• [Problem]: Your answer should hold all lines of the entries that include the word "aduce".
• • • • •
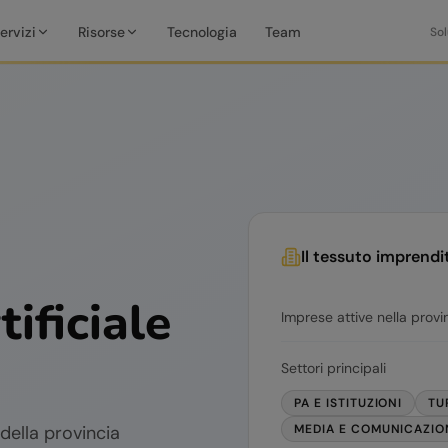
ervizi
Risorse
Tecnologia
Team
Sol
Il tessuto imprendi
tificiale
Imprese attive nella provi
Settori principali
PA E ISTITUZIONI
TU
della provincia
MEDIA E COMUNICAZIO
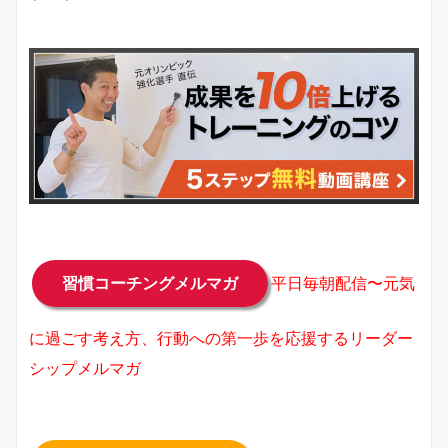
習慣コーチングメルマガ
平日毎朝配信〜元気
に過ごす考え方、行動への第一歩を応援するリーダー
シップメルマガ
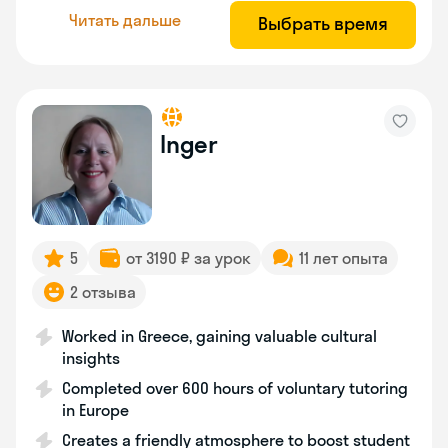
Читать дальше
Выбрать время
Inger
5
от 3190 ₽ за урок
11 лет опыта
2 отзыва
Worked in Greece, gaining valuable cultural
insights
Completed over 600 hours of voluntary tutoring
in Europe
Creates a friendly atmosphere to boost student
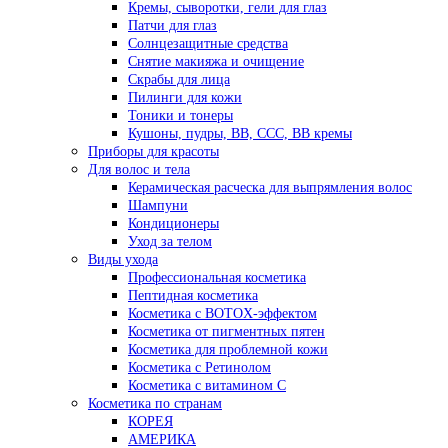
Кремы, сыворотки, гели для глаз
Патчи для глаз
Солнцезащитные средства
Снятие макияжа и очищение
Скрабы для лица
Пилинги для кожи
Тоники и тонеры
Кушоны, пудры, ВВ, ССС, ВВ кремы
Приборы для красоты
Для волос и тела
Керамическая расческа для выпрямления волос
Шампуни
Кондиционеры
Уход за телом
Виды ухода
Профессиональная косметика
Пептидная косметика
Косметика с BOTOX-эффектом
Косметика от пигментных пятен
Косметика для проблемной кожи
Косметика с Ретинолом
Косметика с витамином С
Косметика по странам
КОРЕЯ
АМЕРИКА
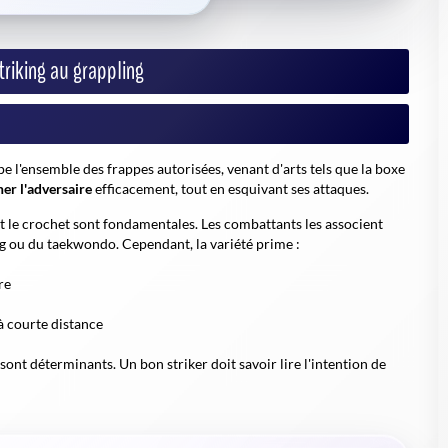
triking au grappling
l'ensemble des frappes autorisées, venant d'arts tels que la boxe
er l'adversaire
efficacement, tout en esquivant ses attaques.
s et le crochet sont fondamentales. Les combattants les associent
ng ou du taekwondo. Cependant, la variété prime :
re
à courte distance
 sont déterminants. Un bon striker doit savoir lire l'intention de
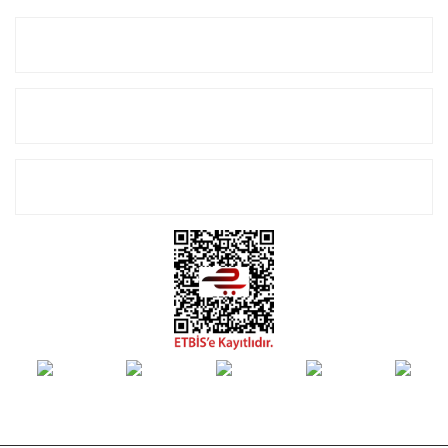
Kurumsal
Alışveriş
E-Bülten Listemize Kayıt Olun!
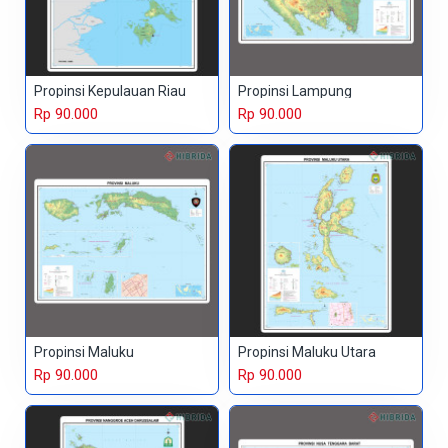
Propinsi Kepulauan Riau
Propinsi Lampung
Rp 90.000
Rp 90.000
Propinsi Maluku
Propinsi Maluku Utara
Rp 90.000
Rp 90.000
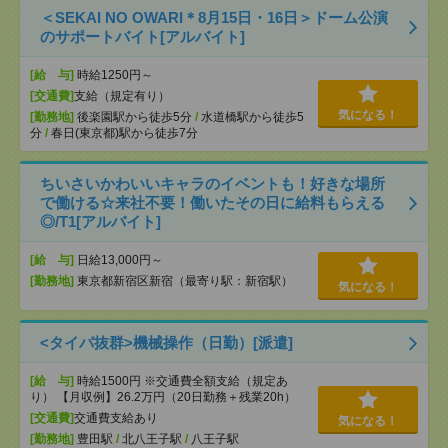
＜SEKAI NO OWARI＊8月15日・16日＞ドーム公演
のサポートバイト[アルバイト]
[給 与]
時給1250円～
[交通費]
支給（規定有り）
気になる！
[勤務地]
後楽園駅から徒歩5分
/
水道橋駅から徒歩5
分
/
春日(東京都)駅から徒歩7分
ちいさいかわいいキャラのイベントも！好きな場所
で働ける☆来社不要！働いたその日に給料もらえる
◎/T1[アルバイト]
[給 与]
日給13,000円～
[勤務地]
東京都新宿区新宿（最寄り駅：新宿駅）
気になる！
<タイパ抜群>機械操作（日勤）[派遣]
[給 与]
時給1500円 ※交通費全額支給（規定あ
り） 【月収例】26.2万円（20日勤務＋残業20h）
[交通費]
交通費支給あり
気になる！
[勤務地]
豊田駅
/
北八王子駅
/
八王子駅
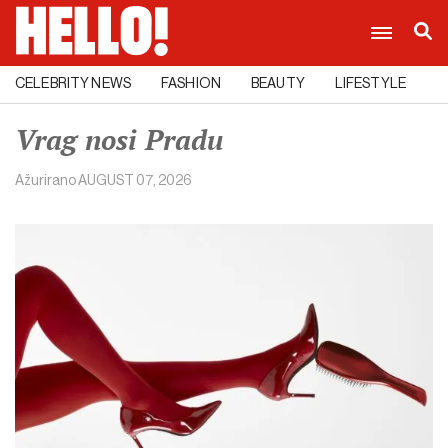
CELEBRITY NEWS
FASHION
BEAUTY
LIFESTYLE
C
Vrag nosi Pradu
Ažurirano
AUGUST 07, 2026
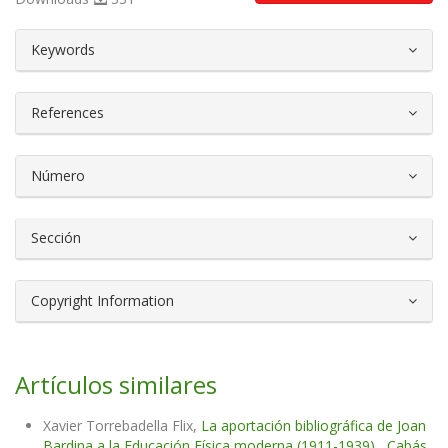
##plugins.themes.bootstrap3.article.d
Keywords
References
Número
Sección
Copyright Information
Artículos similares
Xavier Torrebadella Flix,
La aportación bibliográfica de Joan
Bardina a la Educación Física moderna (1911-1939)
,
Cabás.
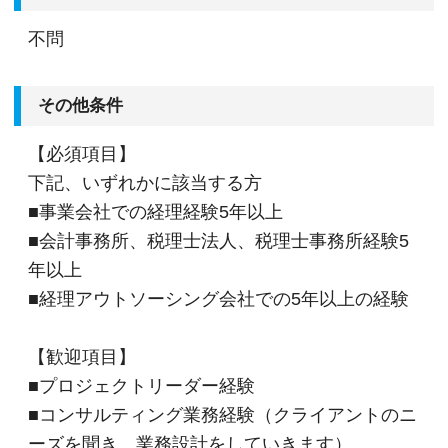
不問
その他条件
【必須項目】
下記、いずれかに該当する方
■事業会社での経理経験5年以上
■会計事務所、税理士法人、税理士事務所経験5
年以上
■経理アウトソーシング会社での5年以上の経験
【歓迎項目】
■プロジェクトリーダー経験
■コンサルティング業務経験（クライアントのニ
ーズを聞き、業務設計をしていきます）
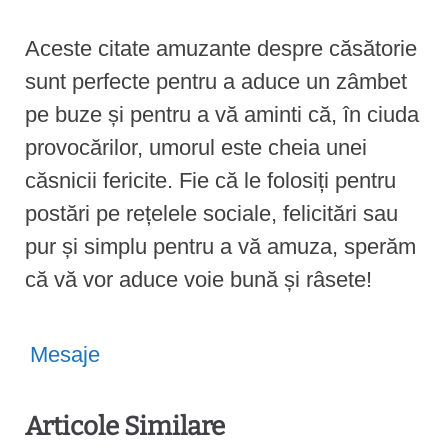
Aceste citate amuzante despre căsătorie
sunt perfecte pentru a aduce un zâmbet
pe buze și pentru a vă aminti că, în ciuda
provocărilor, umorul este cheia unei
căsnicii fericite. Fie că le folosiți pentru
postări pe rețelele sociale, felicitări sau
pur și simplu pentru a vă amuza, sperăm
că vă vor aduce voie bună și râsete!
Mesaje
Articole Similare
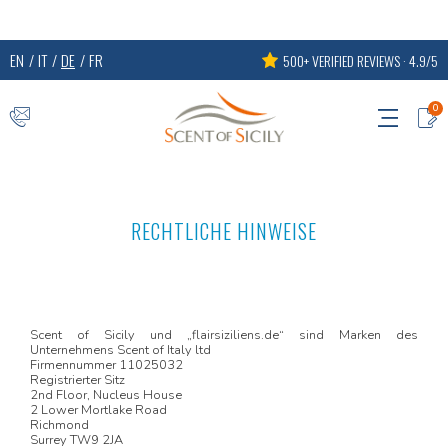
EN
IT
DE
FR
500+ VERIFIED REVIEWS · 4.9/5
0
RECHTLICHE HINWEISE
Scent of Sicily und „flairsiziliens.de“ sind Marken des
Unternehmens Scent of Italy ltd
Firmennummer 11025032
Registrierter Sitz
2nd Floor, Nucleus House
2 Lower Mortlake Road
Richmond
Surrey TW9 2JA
• • • • •
• [Response to this task]:
sunt perfecte pentru a aduce un zâmbet
că vă vor aduce voie bună și râsete!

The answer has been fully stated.